Have any Medication for Curing Baldness, Male Pattern Baldness, Alopecia Areata, Its Remedy?

Baldness - What are the causes of excessive hair loss?
All of us lose hair. A loss of up to 100 hairs a day is normal, as this hair loss is replaced. Excessive hair loss which is not replaced leads to baldness or alopecia.

Baldness or Alopecia, as your Doctor would call it has Several Causes:
Many systemic diseases can cause diffuse hair loss. Any prolonged debilitation (typhoid, viral fevers, malaria, operations, accidents and even child birth) can be followed by diffuse loss of hair. Mental stress must be included as a cause of this type of baldness it can cause severe forms of baldness. Hair begins to fall about 3-4 months after the illness and continues for about 3-4 weeks. Most of the hair which is shed, however, regrows in about 3 months. Nutritional deficiencies, crash dieting and anorexia nervosa are all also associated with hair loss. Anemia is an important cause of hair loss in women. Hormonal disorders specially thyroid diseases and diseases
of the ovaries are often associated with hair loss. Some medicines like contraceptive pills and anti-cancer drugs can also cause baldness.

Male Pattern Baldness
The commonest form is the baldness that affects men. It is called male pattern baldness. The hair loss in this condition depends on two factors, namely the presence of male sex hormones (the androgens) and a genetic tendency to develop baldness. One out of every ten men is likely to develop some degree of male pattern baldness by the age of 25; by the age of 35, four out of ten men show male pattern baldness; and by the age of 50, nearly half of all men are in the condition of male pattern baldness.

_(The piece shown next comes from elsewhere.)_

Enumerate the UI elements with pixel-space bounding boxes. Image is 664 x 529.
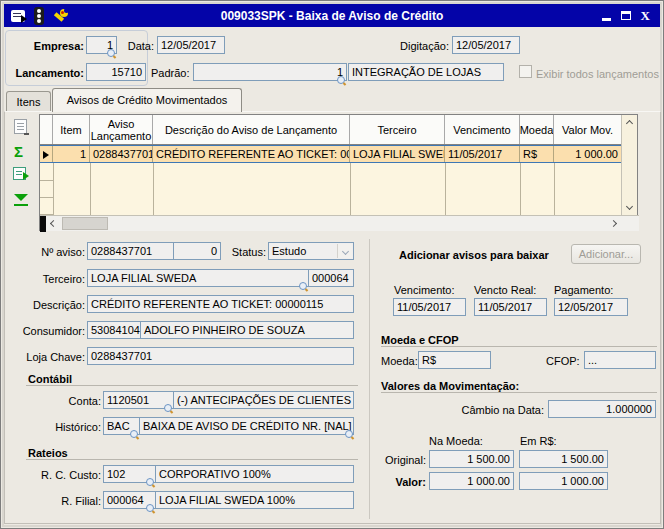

The age of onset and the pattern of baldness and the rate at which it will progress are all inherited. Generally speaking, the sooner the baldness starts the more severe it is likely to be: so if a person has got a pretty good head of hair at the age of 35, he is very likely to keep it for a good many years more.

Baldness in Women
Androgen dependent baldness can also occur in women. Small amounts of androgens are normally present in all women. If you have a very strong family background of male type of baldness, then your hair is probably very sensitive to even the low levels of androgens normally present in women. However, the pattern of hair loss in women is totally different. In them, hair is lost from the whole scalp and they do not generally develop obvious baldness. Acne and hirsutism may be associated with this pattern of baldness in women.

Alopecia Areata
The third type of baldness is called alopecia areata. Patches of baldness first appear on the scalp, but can spread to the eyebrows and eyelashes as well. In men the beard area may be involved. The patches develop rather suddenly and may be precipitated by stress. Fortunately, most of the time, the problem resolves on its own - the hair begins to regrow spontaneously within a few months. This pattern of alopecia is more commonly seen in men and is sometimes associated with leucoderma and diabetes.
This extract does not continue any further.